*** Opening of GIVEN INFORMATION ***
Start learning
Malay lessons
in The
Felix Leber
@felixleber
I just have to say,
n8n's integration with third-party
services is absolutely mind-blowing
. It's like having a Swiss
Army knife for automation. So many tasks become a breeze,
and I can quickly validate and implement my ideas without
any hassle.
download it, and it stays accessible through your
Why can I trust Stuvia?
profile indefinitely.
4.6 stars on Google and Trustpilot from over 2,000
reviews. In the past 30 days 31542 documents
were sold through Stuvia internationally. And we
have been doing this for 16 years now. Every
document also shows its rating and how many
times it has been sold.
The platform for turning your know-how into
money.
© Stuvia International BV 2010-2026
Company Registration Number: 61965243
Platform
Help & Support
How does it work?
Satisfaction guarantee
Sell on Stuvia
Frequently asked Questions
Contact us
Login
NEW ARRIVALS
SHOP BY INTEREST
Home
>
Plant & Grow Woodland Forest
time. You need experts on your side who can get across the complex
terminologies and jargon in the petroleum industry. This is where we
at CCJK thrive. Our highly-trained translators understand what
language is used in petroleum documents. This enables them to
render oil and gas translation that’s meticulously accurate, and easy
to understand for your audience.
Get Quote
*** Close of GIVEN INFORMATION ***
*** Opening of GIVEN INFORMATION ***
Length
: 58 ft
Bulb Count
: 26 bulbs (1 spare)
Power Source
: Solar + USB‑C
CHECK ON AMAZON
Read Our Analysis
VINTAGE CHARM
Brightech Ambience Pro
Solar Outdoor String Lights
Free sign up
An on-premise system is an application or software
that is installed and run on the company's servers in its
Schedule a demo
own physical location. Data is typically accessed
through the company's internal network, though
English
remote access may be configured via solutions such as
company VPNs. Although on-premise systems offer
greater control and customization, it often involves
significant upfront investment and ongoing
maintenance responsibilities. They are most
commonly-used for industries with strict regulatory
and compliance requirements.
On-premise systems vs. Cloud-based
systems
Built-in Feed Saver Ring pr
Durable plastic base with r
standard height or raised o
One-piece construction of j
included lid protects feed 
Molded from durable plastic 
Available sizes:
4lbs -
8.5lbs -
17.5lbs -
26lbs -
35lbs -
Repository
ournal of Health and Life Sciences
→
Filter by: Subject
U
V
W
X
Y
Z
*** Close of GIVEN INFORMATION ***
The stretch of entries above that starts with the line containing "NEW ARRIVALS" and goes on through the line containing "render oil and" is to be transcribed exactly, and no other line is to be transcribed.

## ANSWER FOR THE TASK
NEW ARRIVALS
SHOP BY INTEREST
Home
>
Plant & Grow Woodland Forest
time. You need experts on your side who can get across the complex
terminologies and jargon in the petroleum industry. This is where we
at CCJK thrive. Our highly-trained translators understand what
language is used in petroleum documents. This enables them to
render oil and gas translation that’s meticulously accurate, and easy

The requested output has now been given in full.